Calculate the velocities of electrons with de Broglie wavelengths of \(1.0 \times 10^{2} \mathrm{~nm}\) and \(1.0 \mathrm{~nm}\), respectively.

Short Answer

Expert verified
The velocity of the electron with a de Broglie wavelength of \(1.0\times 10^{2} \mathrm{~nm}\) is approximately \(7.28 \times 10^5 \mathrm{m/s}\), and the velocity of the electron with a de Broglie wavelength of \(1.0 \mathrm{~nm}\) is approximately \(7.28 \times 10^7 \mathrm{m/s}\).

Step by step solution

01

Convert nanometers to meters

To make the calculation easier, let's first convert the given de Broglie wavelengths from nanometers to meters. 1 nm = \(1 \times 10^{-9}\) m So, for the given wavelengths: - \(1.0\times 10^{2} \mathrm{~nm} = 1.0\times 10^{2} \times 10^{-9} \mathrm{m} = 1.0\times 10^{-7} \mathrm{m} \) - \(1.0 \mathrm{~nm} = 1.0\times 10^{-9} \mathrm{m}\)
02

Rearrange the de Broglie wavelength formula

In this step, we need to rearrenge the de Broglie wavelength formula to solve for the velocity of the electron (\(v\)): \[ v = \frac{h}{m\lambda} \]
03

Compute the velocities

Now we have the formula to calculate the velocity, we just need to insert the known values of mass, wavelength, and Planck's constant into the equation to get the velocities for both cases.

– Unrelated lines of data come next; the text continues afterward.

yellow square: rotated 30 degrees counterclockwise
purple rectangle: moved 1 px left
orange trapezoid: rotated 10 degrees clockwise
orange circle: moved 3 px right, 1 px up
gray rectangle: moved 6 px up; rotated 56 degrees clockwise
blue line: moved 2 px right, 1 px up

For \(\lambda = 1.0 \times 10^{-7} \mathrm{m}\), \[ v_1 = \frac{(6.63 \times 10^{-34} \mathrm{Js})}{(9.11 \times 10^{-31} \mathrm{kg})(1.0 \times 10^{-7} \mathrm{m})} \] For \(\lambda = 1.0 \times 10^{-9} \mathrm{m}\), \[ v_2 = \frac{(6.63 \times 10^{-34} \mathrm{Js})}{(9.11 \times 10^{-31} \mathrm{kg})(1.0 \times 10^{-9} \mathrm{m})} \]
04

Calculate the velocities

With the given values, we can now calculate the velocities: - For \(v_1\): \[ v_1 \approx \frac{6.63 \times 10^{-34}}{9.11 \times 10^{-31} \times 1.0 \times 10^{-7}} \approx 7.281 \times 10^5 \mathrm{m/s} \] - For \(v_2\): \[ v_2 \approx \frac{6.63 \times 10^{-34}}{9.11 \times 10^{-31} \times 1.0 \times 10^{-9}} \approx 7.281 \times 10^7 \mathrm{m/s} \] The velocity of the electron with a de Broglie wavelength of \(1.0\times 10^{2} \mathrm{~nm}\) is approximately \(7.28 \times 10^5 \mathrm{m/s}\), and the velocity of the electron with a de Broglie wavelength of \(1.0 \mathrm{~nm}\) is approximately \(7.28 \times 10^7 \mathrm{m/s}\).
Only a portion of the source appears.